Business-to-business e-commerce stocks have contributed more than their fair share to the Nasdaq composite's recent skid. More bad news came Friday when Prudential Securities downgraded three leaders in what was once the hottest sector around.
Before delving into the carnage of the past three weeks, it's important to put the rise and fall of B2B stocks such as Commerce One and Ariba in perspective.
Ariba (Nasdaq: ARBA), for instance, was trading at 30 1/2 in June and found itself struggling to garner any attention while the rest of the investing world was immersed in the .com craze of last summer.
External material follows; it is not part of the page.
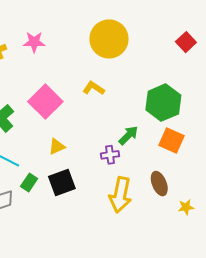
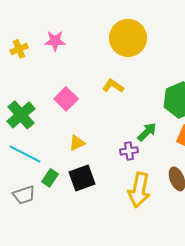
pink square: (45, 102) -> (66, 99), size x0.7

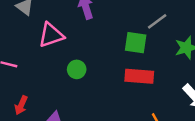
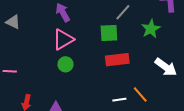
pink triangle: (51, 35) -> (63, 39), moved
Fast-forward nine months to find its stock hitting an all-time high of 366 11/16 earlier this month with a 2-for-1 stock split in between.
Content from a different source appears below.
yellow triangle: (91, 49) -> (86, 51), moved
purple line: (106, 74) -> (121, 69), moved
The story's pretty much the same for Commerce One (Nasdaq: CMRC) and i2 Technologies (Nasdaq: ITWO), two of the fastest-growing B2B players on Wall Street.
For the past three or four months, B2B was the buzzword on the Street. Everyone wanted to buy into the B2B madness, much like they did in the early phase of .com mania and the short-lived infatuation with Linux stocks.
First signs of sanity
On Friday, Prudential Securities analyst Doug Crook finally threw the brakes on the B2B train when he downgraded Commerce One, Ariba and i2 while slashing the 12-month price targets on two of the three.
Crook cut all three stocks to an "accumulate" rating. He cut Commerce One's 12-month price target from $250 a share to $200 and lowered i2's from $200 to $150 a share.
In a research note, Cook said that there has been a change in "perception" that the B2B newbies will enjoy transaction fees across trade exchanges.
"Increased competition is going to spoil the ability of these companies to demand equity in the trade exchanges and revenue sharing," he said.
He also said the B2B space has hit an "inflection point," whereby there will be a multiple compression.
Those who've held shares in the stock would argue that they hit that "inflection point" about three weeks ago.
Since peaking at 366 11/16 during the first week of the month, Ariba shares have nearly been cut in half in the past three weeks. Following Friday's downgrade, Ariba shares plunged 36 3/16, or 16 percent, to 183 13/16.
Commerce One shares also peaked at 331 earlier this month but fell to 37 1/4, or 21 percent, to 136 1/16 Friday. i2 shares shed 30 1/2, or 24 percent, to 98 1/2 Friday after hitting a 52-week high of 223 1/2 earlier this month.
Despite the recent pullback in these stocks, Needham & Co. bucked the trend Friday by starting Commerce One and Ariba with a "buy" and "strong buy" recommendation, respectively.
While no one's ready to write these stocks off, investors are hoping this sector doesn't go the way of its business-to-consumer brethren or, God forbid, the direction that most e-tailing stocks have gone in the past three months.
There's plenty of money to be made in this market, as much as $1.5 trillion by 2003 according to data research firms. But a good chunk of those sales are going to be snared by the big boys such as IBM Corp. (NYSE: IBM) and Oracle Corp. (Nasdaq: ORCL).
To compete with those companies, it's quite possible that two or more of these smaller companies will have to team up to take on Big Blue or the monster of Redwood Shores.
We're already seeing that with the recent $9.3 billion merger between i2 and Aspect.
Meanwhile, expect these stocks to sputter for a while unless they're able to shatter analysts' estimates in the next few quarters.